I could tell from Alistair’s voice he had turned his attention to a spot above us, where the whispered voices echoed toward us. Hungry vampires and trigger-happy thugs approached the edge of the abyss.
“Quickly, get your mother over here, son!” I whispered, forcefully, and for the moment ignoring his growing panic.
“She’ll never make it to you before they show up!” he hissed, more worriedly. “None of us—”
“Stop it, Ali!” Roderick interrupted. He had crawled quietly to the far side of our dungeon cell. The sound of a pebble he threw bouncing off the walls of the chasm indicated a deep and promising passageway lay there. “There’s a tunnel over here. If everyone can climb over to our side quickly and quietly.”
Roderick and I heard it at the same time. The hushed voices above had ceased to converse with one another. The silence likely meant one thing.

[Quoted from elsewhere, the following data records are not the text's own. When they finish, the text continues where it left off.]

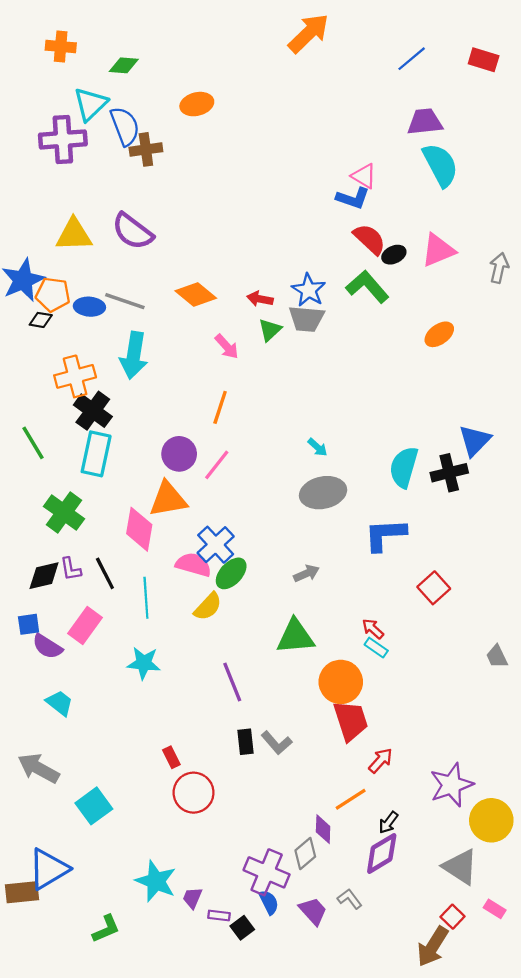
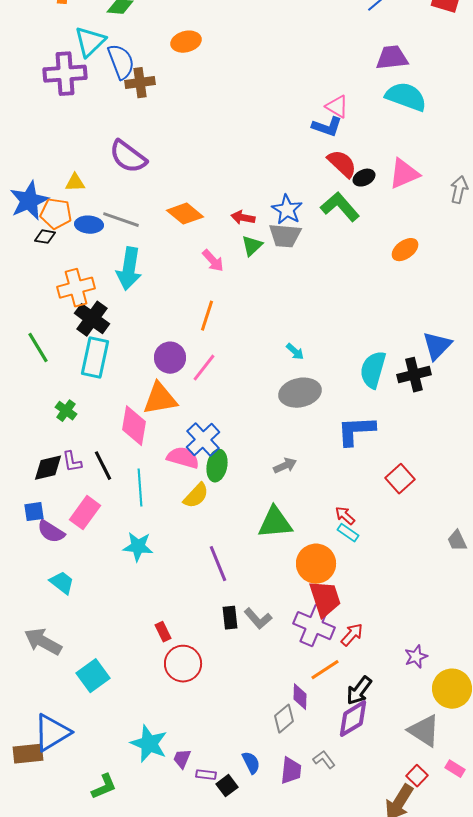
cyan semicircle: (440, 165) -> (406, 97), turned -42
yellow triangle: (74, 235) -> (75, 183), moved, size x0.6
green cross: (64, 513) -> (66, 411), size x0.6
green ellipse: (231, 573) -> (217, 466), turned -32
purple star: (451, 785) -> (416, 657), size x0.6
black arrow: (388, 823) -> (359, 691), size x1.4
purple cross: (267, 872) -> (314, 626), moved
purple trapezoid: (313, 911) -> (291, 771), turned 48

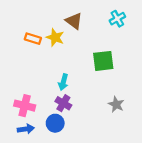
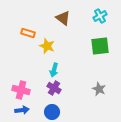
yellow star: (55, 37) -> (47, 46), moved
green square: (103, 61) -> (100, 46), moved
blue circle: (55, 123) -> (52, 112), moved

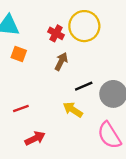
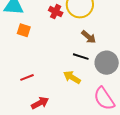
brown arrow: (61, 61) -> (89, 37), moved, turned 105
black line: (84, 86) -> (81, 57), turned 42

“You all need to scale the bars, now!”
“But, Pops.”
“Now!”
“William, help me!” cried Beatrice. I could hear her stand up, slapping at herself. “Something’s on my head, crawling in my hair!”
My wife was never afraid of the creepy-crawly critters in the world, and in fact, the very night she and I first met she had killed a poisonous snake that had wandered into the Scottish pub, where she worked as a no-nonsense barmaid. Even during her age regression, I had never seen her squeamish about anything. Yet, here she was, acting like a fragile princess.
Dracul must’ve gotten to her and invaded her psyche somehow.
“Help your mother climb the bars, Ali, and I’ll catch her over here!” I urged him. “Then Amy and you will need to quickly follow.”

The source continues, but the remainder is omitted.